Aug 31

By protecting just four percent of our oceans, we could protect the majority of the world’s marine mammals, say researchers.

According to scientists at Stanford University and the National Autonomous University of Mexico, protecting this small percentage of ocean would protect enough critical habitat to help conserve many of our ocean-dwelling mammals.

Photo of blue whale calf breaching

Blue whale calf breaching

Paul Ehrlich, co-author of the study and a professor at Stanford University, said, “It’s important to protect marine mammals if you want to keep the ocean’s ecosystems functional. Many of them are top predators and have impacts all the way through the ecosystem. And they’re also beautiful and interesting.”

Some of the world’s most charismatic conservation icons are marine mammals, such as the polar bear and the world’s largest animal, the magnificent blue whale. In total, there are 129 species of marine mammal living in our oceans; however, around a quarter of these are currently facing extinction.

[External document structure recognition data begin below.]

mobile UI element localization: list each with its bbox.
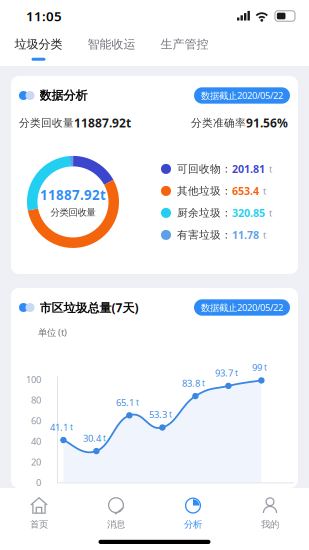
- button[interactable]: 分析: [154, 491, 232, 535]
- staticText: t: [269, 207, 272, 219]
- staticText: 数据分析: [40, 88, 88, 103]
- staticText: 91.56%: [246, 115, 288, 131]
- button[interactable]: 数据截止2020/05/22: [194, 87, 290, 104]
- staticText: 有害垃圾: [177, 228, 221, 242]
- staticText: t: [264, 362, 267, 373]
- staticText: 60: [31, 414, 41, 427]
- staticText: 201.81: [232, 162, 265, 176]
- staticText: 20: [31, 456, 41, 468]
- staticText: 市区垃圾总量(7天): [40, 300, 138, 315]
- staticText: ：: [221, 162, 232, 176]
- staticText: 单位 (t): [38, 326, 67, 338]
- staticText: 53.3: [149, 408, 167, 421]
- staticText: 可回收物: [177, 162, 221, 176]
- staticText: 653.4: [232, 184, 259, 198]
- staticText: 分析: [184, 519, 202, 530]
- staticText: 厨余垃圾: [177, 206, 221, 220]
- staticText: 4-19: [115, 487, 133, 500]
- button[interactable]: 生产管控: [148, 32, 221, 66]
- staticText: 4-21: [181, 487, 199, 500]
- staticText: 41.1: [50, 421, 68, 433]
- staticText: ：: [221, 228, 232, 242]
- staticText: t: [235, 368, 238, 378]
- staticText: 11.78: [232, 228, 259, 242]
- staticText: t: [269, 163, 272, 175]
- staticText: 93.7: [215, 367, 233, 379]
- staticText: 数据截止2020/05/22: [201, 89, 283, 102]
- staticText: 分类回收量: [19, 116, 74, 130]
- staticText: t: [70, 422, 73, 432]
- staticText: 40: [31, 435, 41, 447]
- button[interactable]: 首页: [0, 491, 78, 535]
- staticText: 99: [252, 361, 262, 374]
- staticText: 生产管控: [160, 37, 208, 52]
- staticText: t: [136, 397, 139, 408]
- staticText: 11:05: [26, 7, 62, 25]
- staticText: 其他垃圾: [177, 184, 221, 198]
- staticText: t: [169, 409, 172, 420]
- staticText: 智能收运: [88, 37, 136, 52]
- staticText: 11887.92t: [40, 186, 106, 204]
- staticText: 分类回收量: [50, 207, 96, 218]
- button[interactable]: 数据截止2020/05/22: [194, 299, 290, 316]
- button[interactable]: 我的: [232, 491, 308, 535]
- staticText: 320.85: [232, 206, 265, 220]
- staticText: t: [263, 185, 266, 197]
- staticText: t: [263, 229, 266, 241]
- staticText: ：: [221, 206, 232, 220]
- staticText: t: [103, 433, 106, 443]
- button[interactable]: 智能收运: [75, 32, 148, 66]
- staticText: 消息: [107, 519, 125, 530]
- staticText: 数据截止2020/05/22: [201, 301, 283, 314]
- staticText: 30.4: [83, 432, 101, 444]
- staticText: 83.8: [182, 377, 200, 389]
- staticText: 65.1: [116, 396, 134, 408]
- staticText: ：: [221, 184, 232, 198]
- staticText: 首页: [30, 519, 48, 530]
- button[interactable]: 垃圾分类: [2, 32, 75, 66]
- button[interactable]: 消息: [78, 491, 154, 535]
- staticText: 我的: [261, 519, 279, 530]
- staticText: 分类准确率: [191, 116, 246, 130]
- staticText: 80: [31, 394, 41, 406]
- staticText: 11887.92t: [74, 115, 131, 131]
- staticText: 100: [26, 373, 41, 386]
- staticText: 垃圾分类: [14, 37, 62, 52]
- staticText: t: [202, 378, 205, 388]
- staticText: 0: [36, 476, 41, 489]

Polar bear swimming, photo

Polar bear swimming

Mapping marine mammals

The researchers looked at areas where conservation measures could protect the most species, as well as those that are most vulnerable to extinction. To do this, the team used maps which showed where each mammal was found, and overlaid them to produce one big map. They were then able to pinpoint which locations had the highest numbers of different marine mammal species in the same area, the first study to do so on such a large scale.

According to co-authors Sandra Pompa and Gerardo Ceballos of the National Autonomous University of Mexico, the researchers were surprised to find that most species of marine mammal were found in relatively few key locations.

The most surprising and interesting result was that all of the species can be represented in only 20 critical conservation locations that cover at least 10 percent of the species’ geographic range”.

The researchers identified the 20 conservation sites based on three main criteria – how many species were present at the site, how severe the risk of extinction was for each species, and whether any species found in the area were unique. They also considered whether an area held habitats of special importance, such as breeding grounds or migration routes.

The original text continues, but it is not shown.